Social, behavioural, emotional or academic issues can leave them sidelined, unable to develop useful skills and knowledge that are necessary to prepare them for later life. It was recognition of this problem that led to an imaginative solution being proposed back in 2000. The approach would provide an alternative educational platform, one that would engage these young people in a programme that would educate and motivate. Hence the Motocross Challenge Project charity (MXCP) was born.

Now it’s unlikely that Motocross would immediately spring to mind as the stepping stone to building an alternative education centre, but that’s what the original group of visionaries in Kent were proposing. The idea was simple. Placing these young people back into a typical classroom setting with a traditional style curriculum was a non starter. What they proposed was the creation of an alternative teaching environment, using the sport of motocross as a  means to engage with teenagers to teach practical and functional skills, build self-esteem, increase confidence and improve social skills. And it’s worked.

Since its foundation 18 years ago, hundreds have attended the MXCP course. Their alternative curriculum delivers core life skills classes which build competencies in Maths and English, personal fitness, even extends to cooking, alongside training in the workshop and ultimately learning to ride the motocross bikes they’ve been helping to maintain. The sessions are short and with small group sizes. Students can work at their own pace with all the support, assistance and encouragement they need. Furthermore the unique setting utilises a dynamic teaching method to engage them on a level that benefits them and that can be tailored to their individual needs.

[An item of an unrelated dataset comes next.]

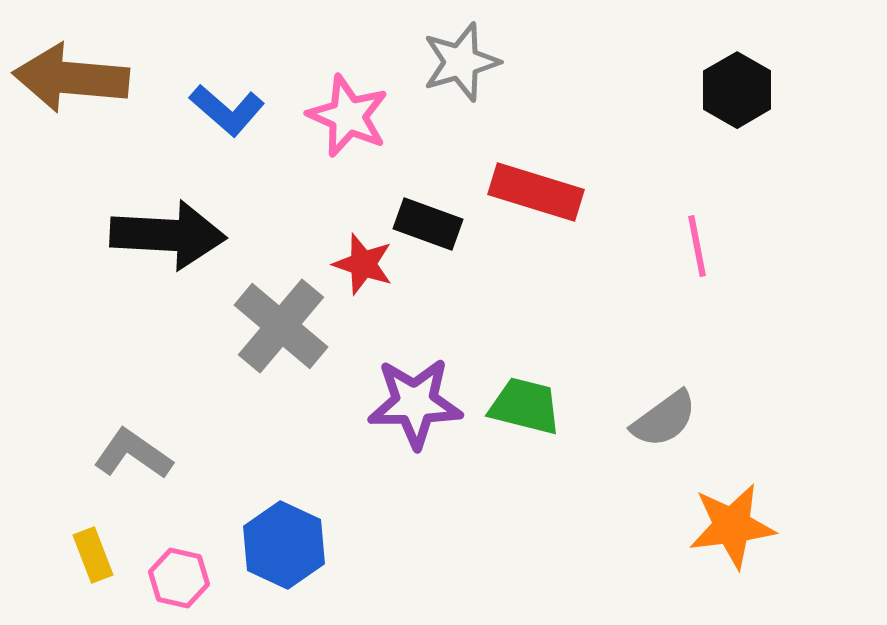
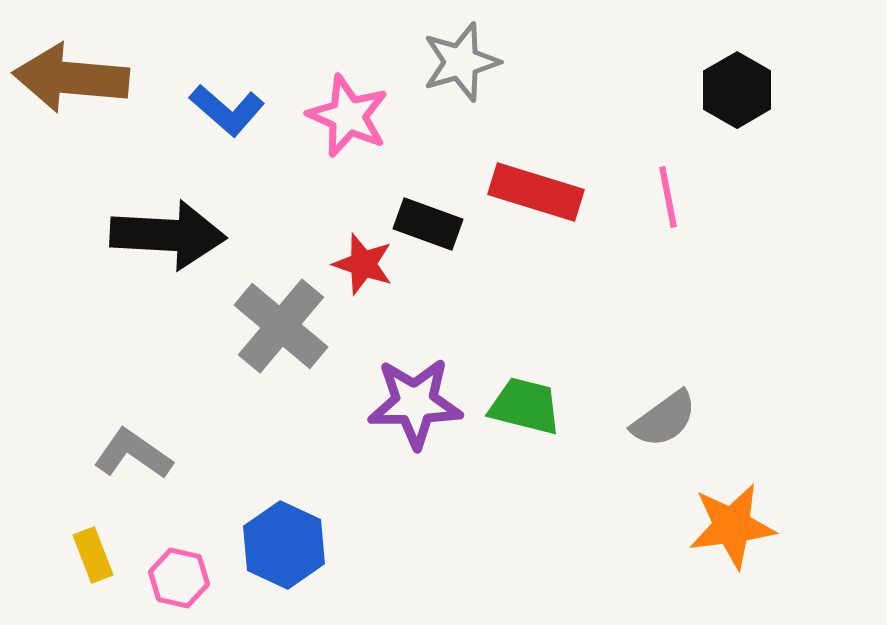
pink line: moved 29 px left, 49 px up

You might imagine that Motocross would be something that would attract a predominantly male following but practice proves otherwise. Young women form a substantial part of the student base.

Run by the founder Ric Newton and his wife Charlotte, the programme is recognised as an ASDAN (Award Scheme Development and Accreditation Network). MXCP also supports its attendees and helps them onto the next stage of further training, volunteering or employment. Currently they offer two courses for 16-18 and 16-20 year olds. They require the students to attend for between one to three days a week over a minimum of six to ten weeks, after which they obtain their ASDAN certificate which in turn opens up for them a future with options and choices that might otherwise not have been open to them.

Judging by the outcomes recorded for their students, the scheme continues in its modest way to be a success story. MXCP is a role model that proves that sometimes, to use that over used expression, “thinking outside of the box” really can work, particular when dealing with young people, who often through no fault of their own, have become distanced from mainstream education.

As a charity MXCP are always looking for new sources of funding in order that they can continue their valuable work. Whilst they receive support from NGK, Michelin and Suzuki, they are constantly looking to find additional funding . As Ric says:

“It’s a constant battle, even more so in the current economic climate, but we’ve lasted 19 years and are not going to give up now having seen what can be achieved with these youngsters.”

If you’d like to find out more visit their website at Needless to say any donations would be gratefully received.

For these youngsters, their encounter with two wheels has been very much for the better and we wish teachers and students, past and present, a very bright future.